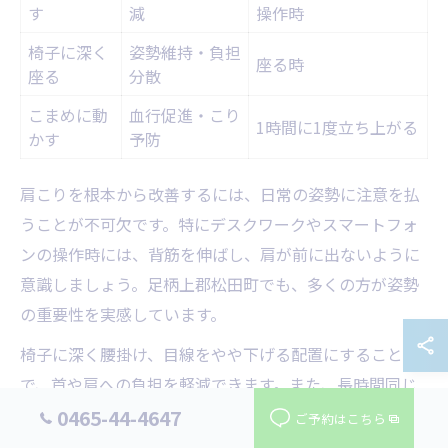
す
減
操作時
椅子に深く
姿勢維持・負担
座る時
座る
分散
こまめに動
血行促進・こり
1時間に1度立ち上がる
かす
予防
肩こりを根本から改善するには、日常の姿勢に注意を払
うことが不可欠です。特にデスクワークやスマートフォ
ンの操作時には、背筋を伸ばし、肩が前に出ないように
意識しましょう。足柄上郡松田町でも、多くの方が姿勢
の重要性を実感しています。
椅子に深く腰掛け、目線をやや下げる配置にすること
で、首や肩への負担を軽減できます。また、長時間同じ
姿勢を続けないよう、1時間に1度は立ち上がって肩を動
0465-44-4647
ご予約はこちら
かす習慣をつけると効果的です。姿勢改善は肩こり対策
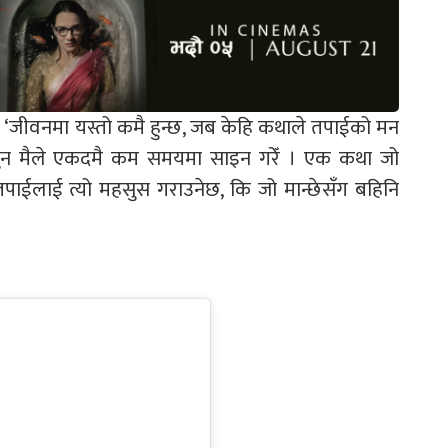
्छन ‘जीवनमा यस्तो कमै हुन्छ, जब केहि कथाले तपाईको मन
, जुन मैले एकदमै कम समयमा साइन गरेँ । एक कथा जो
पाईलाई त्यो महसुस गराउनेछ, कि जो मान्छेसँग बहिनि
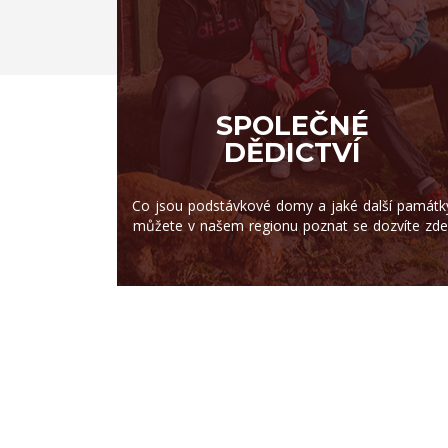
SPOLEČNÉ
DĚDICTVÍ
Co jsou podstávkové domy a jaké další památk
můžete v našem regionu poznat se dozvíte zde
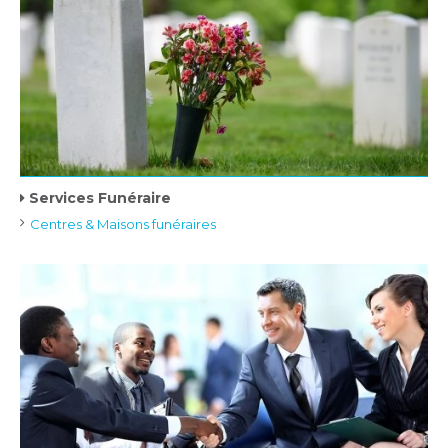
Services Funéraire
Centres & Maisons funéraires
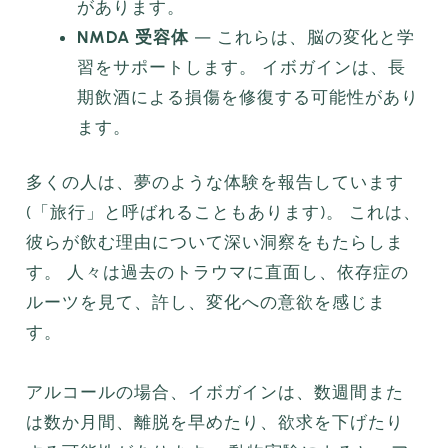
があります。
NMDA 受容体
— これらは、脳の変化と学
習をサポートします。 イボガインは、長
期飲酒による損傷を修復する可能性があり
ます。
多くの人は、夢のような体験を報告しています
(「旅行」と呼ばれることもあります)。 これは、
彼らが飲む理由について深い洞察をもたらしま
す。 人々は過去のトラウマに直面し、依存症の
ルーツを見て、許し、変化への意欲を感じま
す。
アルコールの場合、イボガインは、数週間また
は数か月間、離脱を早めたり、欲求を下げたり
******
| Your task |
Which lines of the records above hold the word "イボガインは"? Copy each of them.

| Worked solution |
習をサポートします。 イボガインは、長
アルコールの場合、イボガインは、数週間また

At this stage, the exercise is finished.